If you stand in the center of Carl Chase’s classroom, you’re going to want to dance. You may even wish you were dancing on a white sandy beach with aqua water lapping against the shores of a Caribbean island.
That’s the power of the steel-drum classes Chase teaches at George Stevens Academy in Blue Hill. While other kids are studying violin, flute, or even math and English, Chase’s students are banging out “Silver Bells” on the bottoms of industrial drums.
“You don’t really need any musical skill to play it,” says Eliah Lux, a 15-year-old sophomore from Penobscot. “You just learn the patterns and play. It’s mellow. It’s calypso.”
Because of Chase, Blue Hill has become the Calypso Capital of Maine. Little children play pans. Teens play pans. Their parents play. There’s a community group, a professional group.

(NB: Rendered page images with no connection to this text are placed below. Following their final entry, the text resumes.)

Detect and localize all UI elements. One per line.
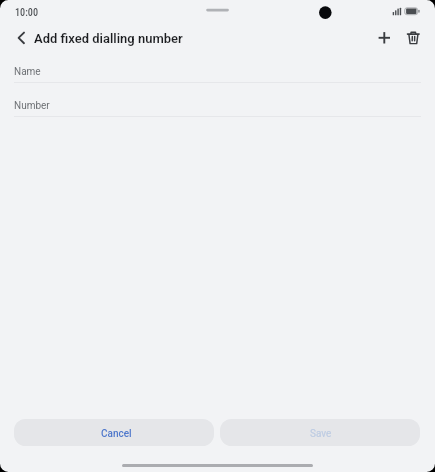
- staticText: Number: [14, 100, 50, 112]
- staticText: Name: [14, 66, 41, 78]
- button[interactable]: Navigate up: [5, 22, 37, 54]
- staticText: 10:00: [15, 7, 38, 19]
- button[interactable]: Add: [368, 22, 400, 54]
- button[interactable]: Number: [14, 92, 421, 117]
- staticText: Cancel: [101, 428, 132, 440]
- staticText: Save: [310, 428, 332, 440]
- button[interactable]: Delete: [397, 22, 429, 54]
- staticText: Add fixed dialling number: [34, 31, 183, 46]
- button[interactable]: Name: [14, 58, 421, 83]
- button[interactable]: Cancel: [14, 419, 214, 446]
- button[interactable]: Save: [220, 419, 420, 446]
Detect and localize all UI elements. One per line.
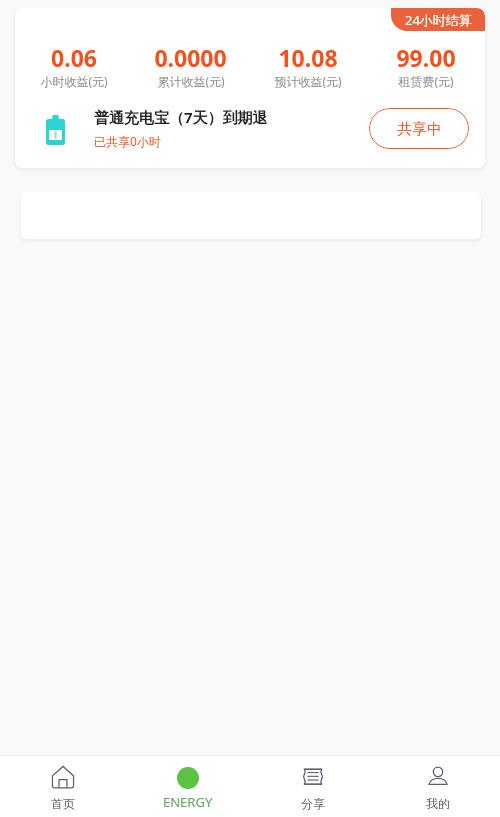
button[interactable]: 普通充电宝（7天）到期退 xyxy=(15,109,485,151)
staticText: 0.0000 xyxy=(154,42,227,73)
button[interactable]: 共享中 xyxy=(369,108,469,149)
button[interactable]: 0.0000 xyxy=(132,42,249,89)
staticText: 0.06 xyxy=(51,42,97,73)
staticText: 租赁费(元) xyxy=(398,73,454,89)
staticText: 99.00 xyxy=(396,42,456,73)
button[interactable]: ENERGY xyxy=(125,756,250,817)
button[interactable]: 99.00 xyxy=(367,42,485,89)
staticText: 我的 xyxy=(426,796,450,811)
button[interactable]: 10.08 xyxy=(249,42,367,89)
staticText: 累计收益(元) xyxy=(157,73,225,89)
staticText: 共享中 xyxy=(397,120,442,139)
staticText: 首页 xyxy=(51,796,75,811)
button[interactable]: 我的 xyxy=(375,756,500,817)
staticText: 分享 xyxy=(301,796,325,811)
button[interactable]: 0.06 xyxy=(15,42,132,89)
button[interactable]: 分享 xyxy=(250,756,375,817)
staticText: 24小时结算 xyxy=(405,11,472,29)
button[interactable]: 首页 xyxy=(0,756,125,817)
staticText: 普通充电宝（7天）到期退 xyxy=(94,107,268,127)
staticText: 10.08 xyxy=(278,42,338,73)
staticText: ENERGY xyxy=(163,793,213,811)
button[interactable]: 24小时结算 xyxy=(391,8,485,31)
staticText: 小时收益(元) xyxy=(40,73,108,89)
staticText: 预计收益(元) xyxy=(274,73,342,89)
staticText: 已共享0小时 xyxy=(94,133,161,149)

And Chase is the Pan Man. He even drives a vehicle with the license plate “PAN VAN.”
The pan craze was born in Hancock County in the 1970s when Chase heard the music during a sailing trip in Trinidad, where pan playing is like a national sport. A music major in his college years at Harvard University, Chase quickly picked up the beat, took out a newspaper ad to find others who were interested, and soon formed the Atlantic Clarion Steel Band. He eventually returned to Trinidad — where the instrument was born in the 1940s — to learn more about making, tuning, and playing steel drums.
As Chase has progressed, he has caused no small amount of pan-o-mania in Hancock County, where he summered and then took up full-time residency more than 20 years ago. Atlantic Clarion, which has six members, including Chase’s son, Nigel, has regular professional gigs throughout New England. And Chase’s community band, Flash in the Pan, has 25 people who play summertime concerts in the streets.
Panner Mariah Hughs, a bookseller in Blue Hill, had originally signed up for an adult education refresher course in violin. During class breaks, she heard the steel drum band and decided to sign up for a lesson.
“I was just absolutely bowled over by the sound,” says Hughs. “It’s joyful music. It’s music you simply cannot sit down and listen to. I said, `Forget the violin. I’ll never be able to play the damn thing anyway.’ ”
Now Hughs plays with the community band and her son plays with an elementary school group called the Rhythm Rockets.
In addition to his performing spots, Chase also teaches several sections of curriculum classes as well as evening adult education classes at George Stevens. When he pitched the programs three years ago, he knew it would appeal to young people.
“One of the things about this instrument is that you don’t need to approach it through the traditional route,” says Chase. “I have kids playing a simple tune within a half hour.”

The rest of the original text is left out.